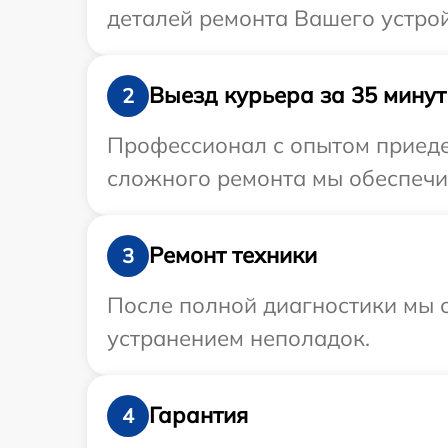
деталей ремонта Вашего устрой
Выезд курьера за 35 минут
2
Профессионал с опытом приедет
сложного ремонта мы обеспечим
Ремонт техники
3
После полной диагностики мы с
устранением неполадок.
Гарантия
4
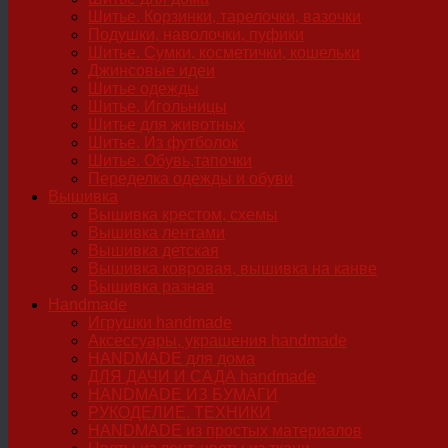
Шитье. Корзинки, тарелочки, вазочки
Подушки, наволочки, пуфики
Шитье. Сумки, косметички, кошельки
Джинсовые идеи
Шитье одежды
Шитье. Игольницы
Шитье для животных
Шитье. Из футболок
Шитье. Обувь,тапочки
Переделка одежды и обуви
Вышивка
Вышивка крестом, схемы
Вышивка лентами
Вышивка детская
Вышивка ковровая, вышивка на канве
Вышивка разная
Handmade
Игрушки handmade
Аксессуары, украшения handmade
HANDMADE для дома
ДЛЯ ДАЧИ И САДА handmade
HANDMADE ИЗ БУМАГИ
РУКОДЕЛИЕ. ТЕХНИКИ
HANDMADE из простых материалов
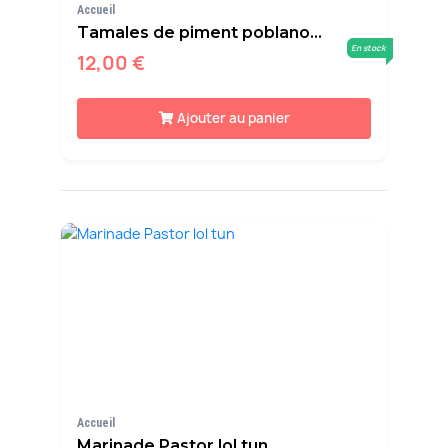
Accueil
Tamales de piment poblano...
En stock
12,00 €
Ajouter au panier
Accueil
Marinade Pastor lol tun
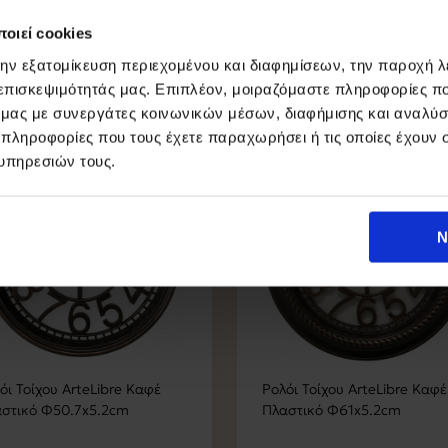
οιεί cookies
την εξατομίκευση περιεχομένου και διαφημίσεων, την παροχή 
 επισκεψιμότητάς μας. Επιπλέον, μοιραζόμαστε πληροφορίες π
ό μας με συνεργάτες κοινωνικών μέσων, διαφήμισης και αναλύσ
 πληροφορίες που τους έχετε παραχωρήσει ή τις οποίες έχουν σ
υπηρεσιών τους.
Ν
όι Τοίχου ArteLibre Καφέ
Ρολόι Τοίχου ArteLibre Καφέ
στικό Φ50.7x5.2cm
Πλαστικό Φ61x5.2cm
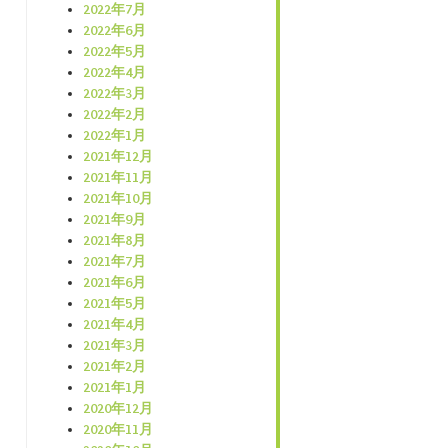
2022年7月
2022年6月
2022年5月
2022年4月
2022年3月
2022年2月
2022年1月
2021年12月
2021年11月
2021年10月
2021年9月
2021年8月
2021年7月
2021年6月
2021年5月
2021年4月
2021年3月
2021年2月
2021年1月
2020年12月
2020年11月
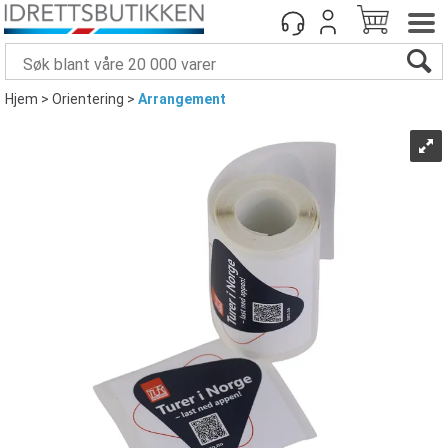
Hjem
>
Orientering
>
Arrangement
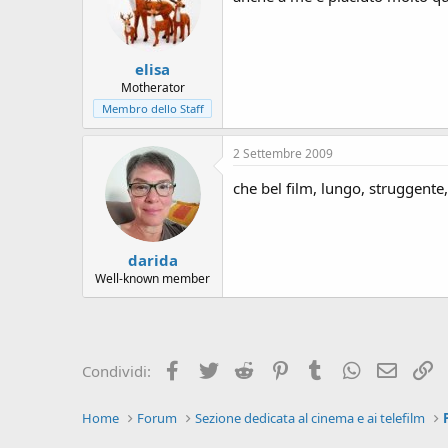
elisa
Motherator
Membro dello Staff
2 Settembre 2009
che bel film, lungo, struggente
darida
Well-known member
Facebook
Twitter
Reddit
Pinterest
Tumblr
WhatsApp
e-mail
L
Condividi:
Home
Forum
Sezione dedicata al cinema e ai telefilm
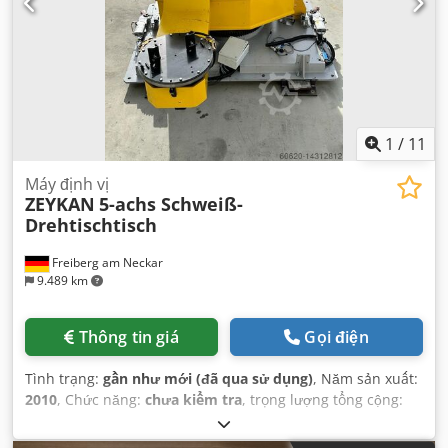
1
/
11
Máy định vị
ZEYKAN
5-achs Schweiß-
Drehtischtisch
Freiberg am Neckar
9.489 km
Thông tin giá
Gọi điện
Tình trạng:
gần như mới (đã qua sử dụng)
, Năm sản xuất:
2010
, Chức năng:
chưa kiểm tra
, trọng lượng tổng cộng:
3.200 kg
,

> _Problem requirements_
Check every line of the material for the string "Καφέ" and give the number of lines that have it, without anything else.

> _Response to the task_
2